凌渊很快到了植田所说的酒吧,推门进去,震耳欲聋的音乐让他不想在这里多待一秒钟,但为了找到瑞娅,他不得不硬着头皮走进去。吧台旁,一个身影在向他招手
他走了过去,是植田彰,“你可算来了”
“麻烦你了,前辈”他谢道“不过前辈为什么会在这里....唔...”一旁的人一把将他楼了过去
“你来了啊,阿凌”凌渊瞬间听出了,这是瑞娅的声音“服务员!上酒”她喊道
“你这是喝了多少啊”他努力挣脱着瑞娅的胳膊
“没有多少啦...”她拿过一杯从几米外都能闻到味道的烈酒“来,我们继续!”
“好好好”凌渊接过了那杯酒,浓烈的酒味让他不禁皱了皱眉头。但醉成这样的瑞娅在一旁看着,自己如果不喝的话她不会放过自己的。他捏住鼻子,一口喝了下去,喉咙顿时涌上灼烧感
“呜呼!真是痛快!”瑞娅又将杯子倒满“其实啊,我来这里也主要是想找你说说话,毕竟,咱俩好久没见了呢...”
凌渊不断地喘着气“是...是这样...”
“说起来,我们一起生活这么多年...你还没有真正了解过我吧”瑞娅用手托住下巴“我家那个老爸啊...从小就把我当作他的接班人来培养呢。从我一出生开始,就接受精英思想,精英教育,上贵族学校,完全没有把我当作普通的女孩子...我提前毕业了大学,就被他安排来到那里就职...其实我根本就不想去那种鬼地方,一年四季都是这些人,死板、一点青春的样子都没有”

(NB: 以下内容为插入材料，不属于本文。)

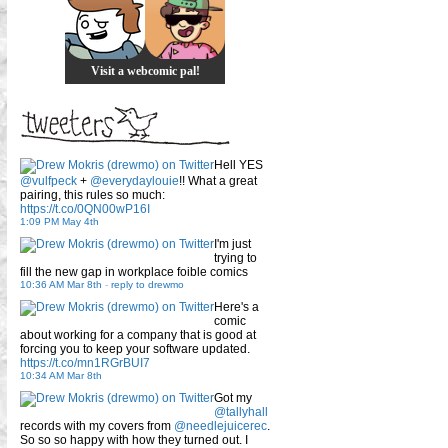
Visit a webcomic pal!
Hell YES
@vulfpeck
+
@everydaylouie
!! What a great
pairing, this rules so much:
https://t.co/0QN00wP16I
1:09 PM May 4th
I'm just
trying to
fill the new gap in workplace foible comics
10:36 AM Mar 8th
-
reply to drewmo
Here's a
comic
about working for a company that is good at
forcing you to keep your software updated.
https://t.co/mn1RGrBUI7
10:34 AM Mar 8th
Got my
@tallyhall
records with my covers from
@needlejuicerec
.
So so so happy with how they turned out. I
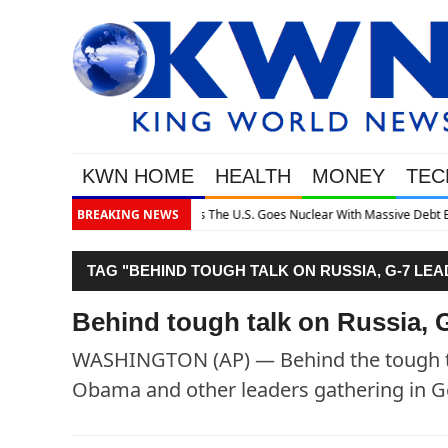
KWN HOME
HEALTH
MONEY
TEC
h Massive Debt Expansion
BREAKING NEWS
TAG "BEHIND TOUGH TALK ON RUSSIA, G-7 LE
Behind tough talk on Russia, G
WASHINGTON (AP) — Behind the tough ta
Obama and other leaders gathering in Ge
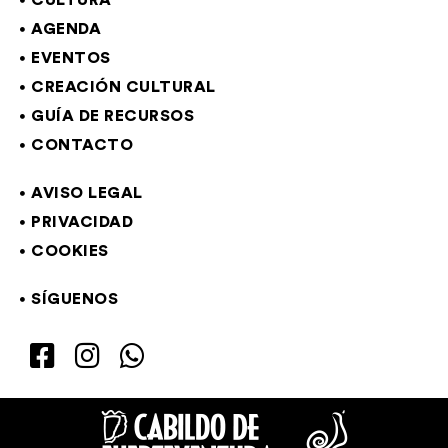
CULTURA
AGENDA
EVENTOS
CREACIÓN CULTURAL
GUÍA DE RECURSOS
CONTACTO
AVISO LEGAL
PRIVACIDAD
COOKIES
SÍGUENOS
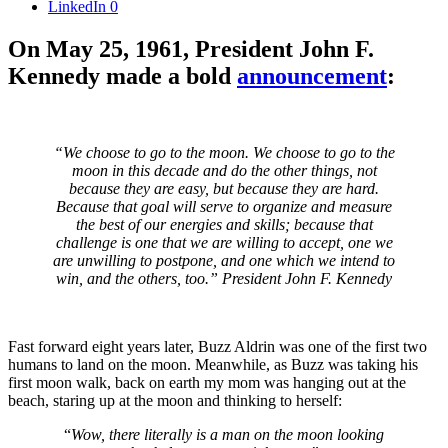
LinkedIn
0
On May 25, 1961, President John F.
Kennedy made a bold
announcement
:
“We choose to go to the moon. We choose to go to the
moon in this decade and do the other things, not
because they are easy, but because they are hard.
Because that goal will serve to organize and measure
the best of our energies and skills; because that
challenge is one that we are willing to accept, one we
are unwilling to postpone, and one which we intend to
win, and the others, too.” President John F. Kennedy
Fast forward eight years later, Buzz Aldrin was one of the first two
humans to land on the moon. Meanwhile, as Buzz was taking his
first moon walk, back on earth my mom was hanging out at the
beach, staring up at the moon and thinking to herself:
“
Wow, there literally is a man on the moon looking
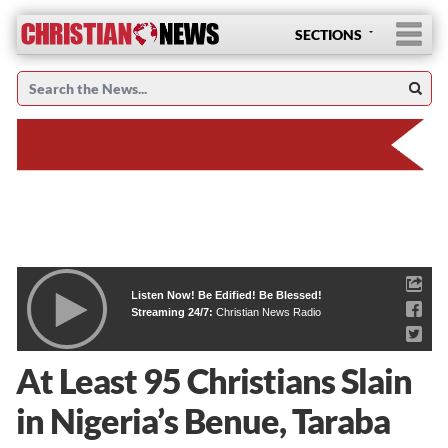
SECTIONS
Listen Now! Be Edified! Be Blessed!
Streaming 24/7:
Christian News Radio
At Least 95 Christians Slain
in Nigeria’s Benue, Taraba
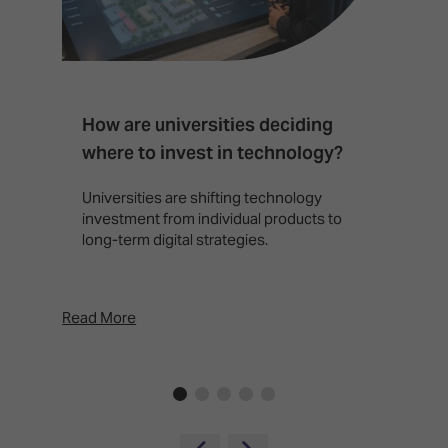
How are universities deciding
S
where to invest in technology?
b
Universities are shifting technology
B
investment from individual products to
r
long-term digital strategies.
p
d
p
Read More
Rea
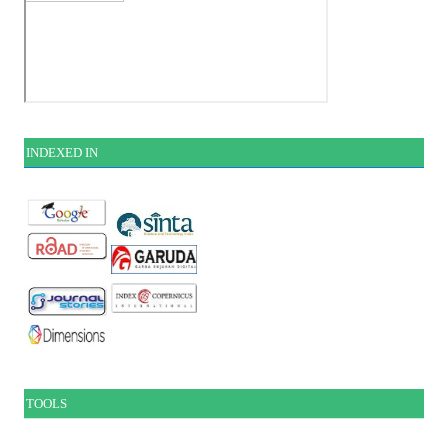
INDEXE
D IN
TOOLS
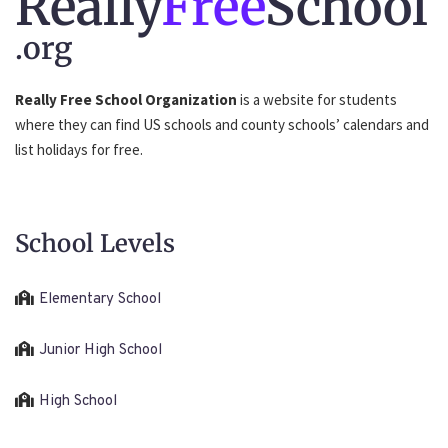
Really
Free
School
.org
Really Free School Organization
is a website for students
where they can find US schools and county schools’ calendars and
list holidays for free.
School Levels
Elementary School
Junior High School
High School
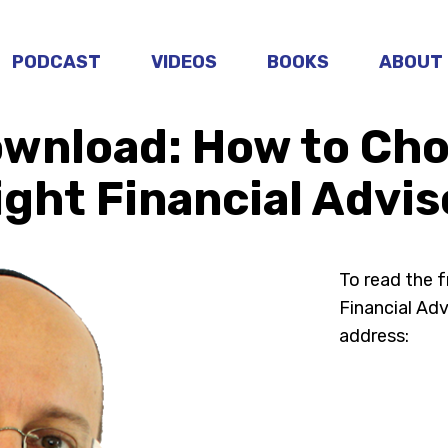
PODCAST
VIDEOS
BOOKS
ABOUT
ownload: How to Cho
ight Financial Advis
To read the 
Financial Advi
address:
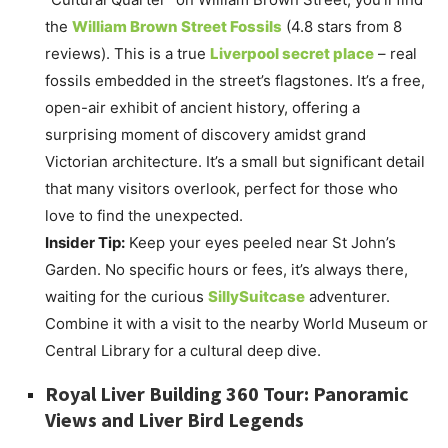
the
William Brown Street Fossils
(4.8 stars from 8
reviews). This is a true
Liverpool secret place
– real
fossils embedded in the street’s flagstones. It’s a free,
open-air exhibit of ancient history, offering a
surprising moment of discovery amidst grand
Victorian architecture. It’s a small but significant detail
that many visitors overlook, perfect for those who
love to find the unexpected.
Insider Tip:
Keep your eyes peeled near St John’s
Garden. No specific hours or fees, it’s always there,
waiting for the curious
SillySuitcase
adventurer.
Combine it with a visit to the nearby World Museum or
Central Library for a cultural deep dive.
Royal Liver Building 360 Tour: Panoramic
Views and Liver Bird Legends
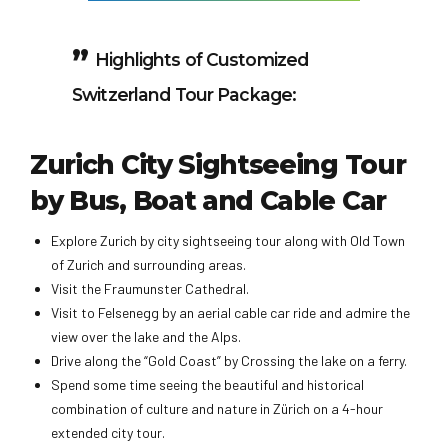
Highlights of Customized
Switzerland Tour Package:
Zurich City Sightseeing Tour
by Bus, Boat and Cable Car
Explore Zurich by city sightseeing tour along with Old Town
of Zurich and surrounding areas.
Visit the Fraumunster Cathedral.
Visit to Felsenegg by an aerial cable car ride and admire the
view over the lake and the Alps.
Drive along the “Gold Coast” by Crossing the lake on a ferry.
Spend some time seeing the beautiful and historical
combination of culture and nature in Zürich on a 4-hour
extended city tour.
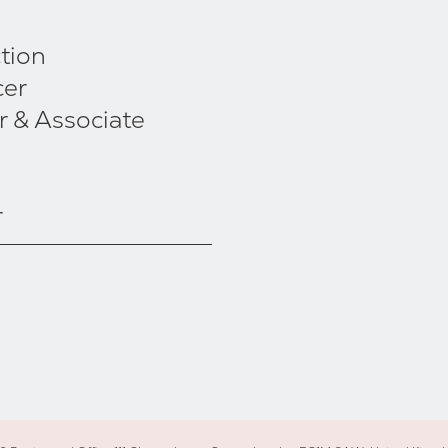
tion
cer
r & Associate
r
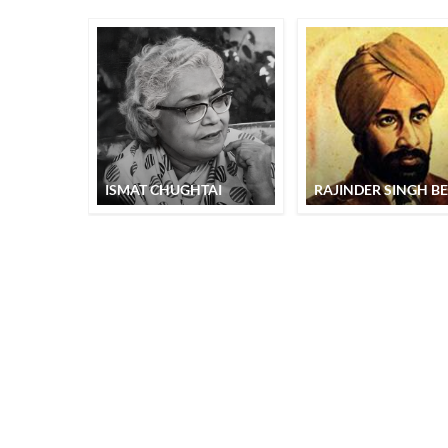
ISMAT CHUGHTAI
RAJINDER SINGH BE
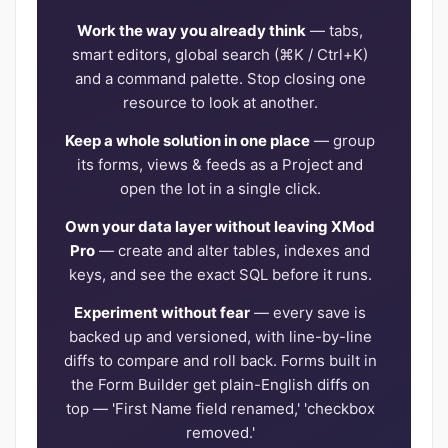
Work the way you already think
— tabs,
smart editors, global search (⌘K / Ctrl+K)
and a command palette. Stop closing one
resource to look at another.
Keep a whole solution in one place
— group
its forms, views & feeds as a Project and
open the lot in a single click.
Own your data layer without leaving XMod
Pro
— create and alter tables, indexes and
keys, and see the exact SQL before it runs.
Experiment without fear
— every save is
backed up and versioned, with line-by-line
diffs to compare and roll back. Forms built in
the Form Builder get plain-English diffs on
top — 'First Name field renamed,' 'checkbox
removed.'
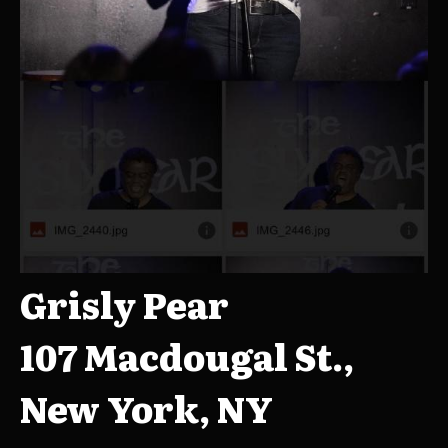
Grisly Pear
107 Macdougal St.,
New York, NY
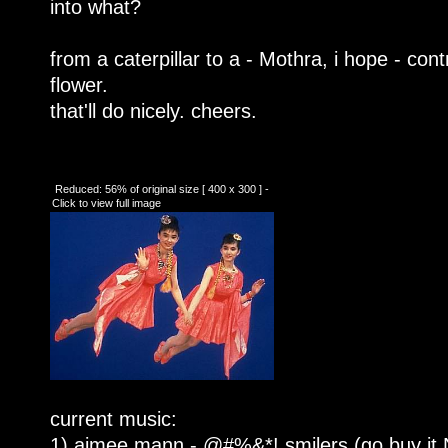
into what?
from a caterpillar to a - Mothra, i hope - contr
flower.
that'll do nicely. cheers.
Reduced: 56% of original size [ 400 x 300 ] -
Click to view full image
current music:
1) aimee mann - @#%&*! smilers (go buy i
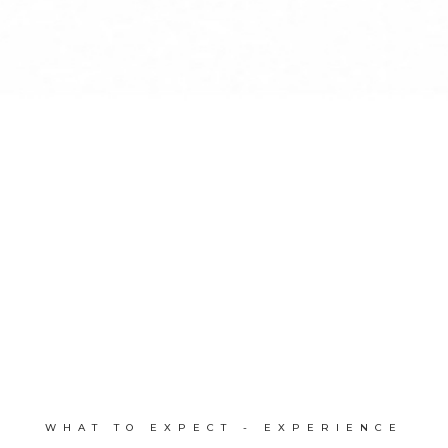
WHAT TO EXPECT - EXPERIENCE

她擤了一下鼻子“但是啊,阿凌,你知道吗?我其实知道,他也很不容易呢...我的母亲,在我很小的时候就去世了,是他把我一手带大。不仅要忙我的事,还要对付他那些政敌。他犯愁时抽的烟,烟头都够堆满一整间地下室了”
凌渊心中有种说不上来的滋味,是同情吗?还是惺惺相惜呢?
瑞娅继续说着“其实啊,阿凌,我的梦想是成为一名外交官,我想见到各种各样的人,去各种各样的国家。我很讨厌父亲对我的安排,但...不知道从什么时候开始,我已经习惯了他的安排了...”她的声音越来越悲伤,渐渐的带上了哭腔“可现在...他....以后的我,该怎么办啊...”她开始掩面哭泣。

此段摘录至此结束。